**Exercise goal:**
From the listing below, return every line with the string "Current" in it.

============================================================

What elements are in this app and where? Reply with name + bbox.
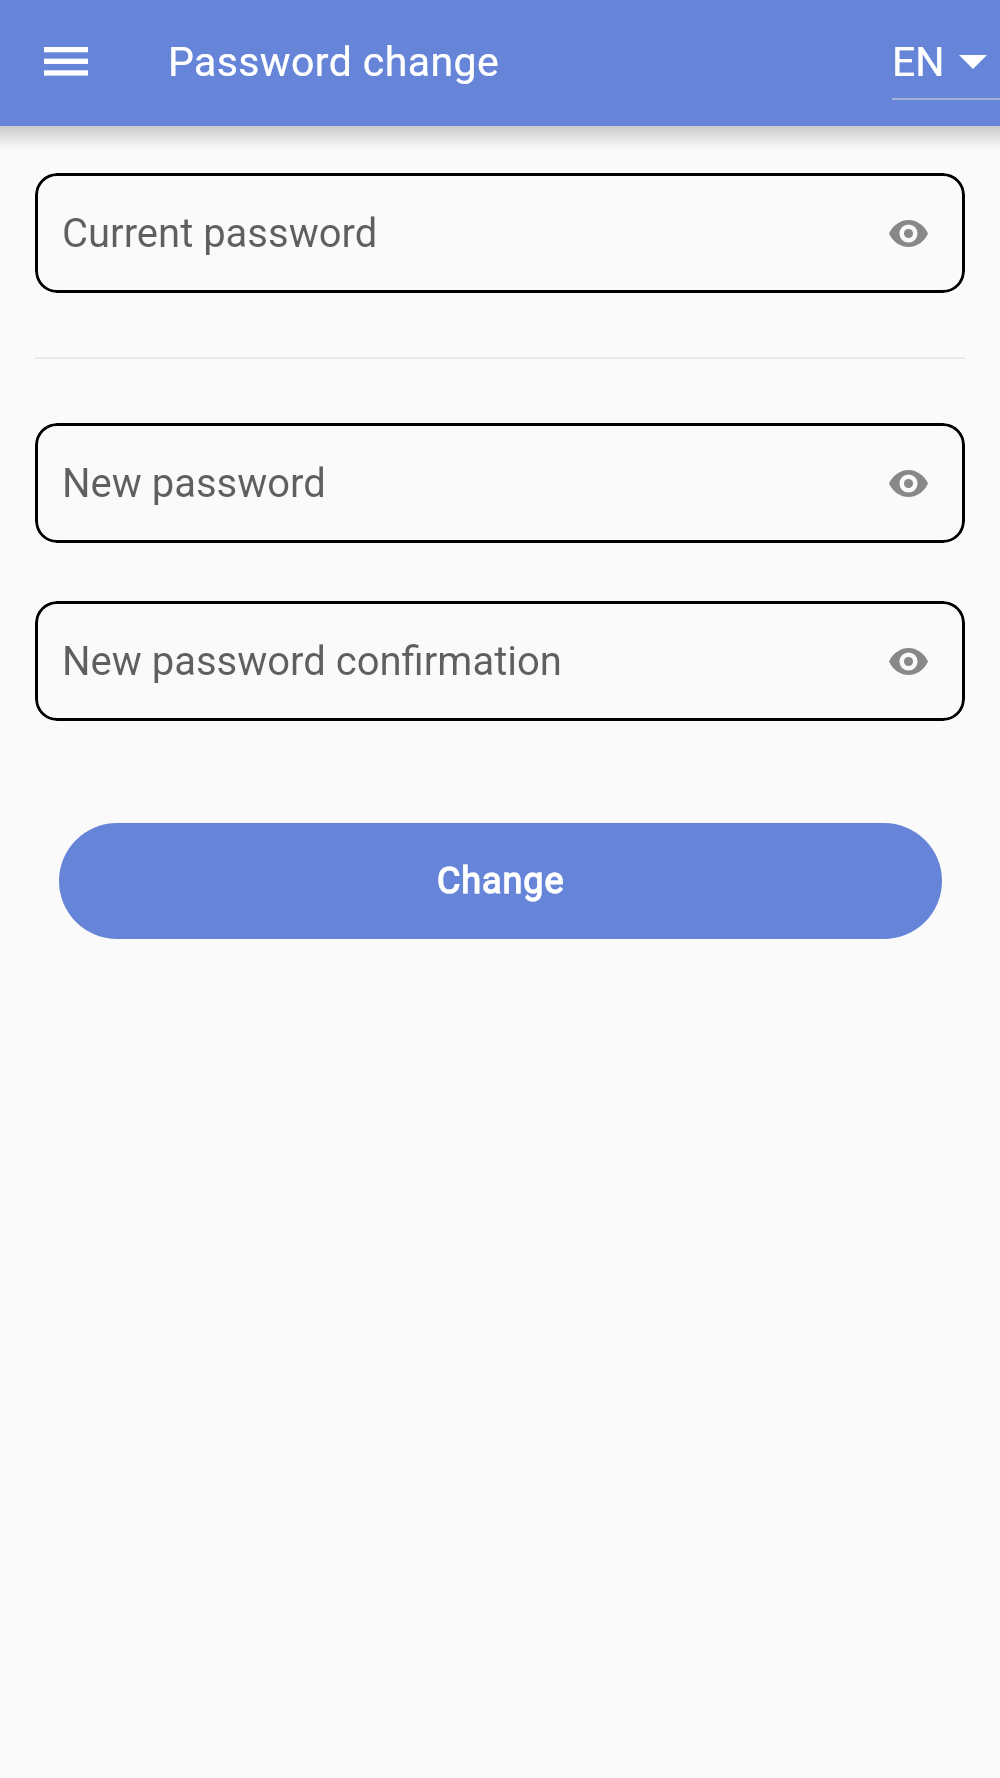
staticText: New password confirmation <box>62 638 562 685</box>
button[interactable]: Change <box>59 823 942 939</box>
button[interactable]: Current password <box>35 173 965 293</box>
staticText: EN <box>892 38 945 86</box>
staticText: Current password <box>62 210 378 257</box>
button[interactable]: Open navigation menu <box>22 0 110 126</box>
button[interactable]: New password confirmation <box>35 601 965 721</box>
button[interactable]: Show password <box>879 204 937 262</box>
staticText: New password <box>62 460 326 507</box>
button[interactable]: Show password <box>879 632 937 690</box>
staticText: Change <box>437 860 565 902</box>
button[interactable]: Show password <box>879 454 937 512</box>
other: Choose language <box>959 55 987 69</box>
button[interactable]: New password <box>35 423 965 543</box>
button[interactable]: EN <box>892 32 987 92</box>
staticText: Password change <box>168 38 500 86</box>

============================================================

**Task solution:**
button[interactable]: Current password <box>35 173 965 293</box>
staticText: Current password <box>62 210 378 257</box>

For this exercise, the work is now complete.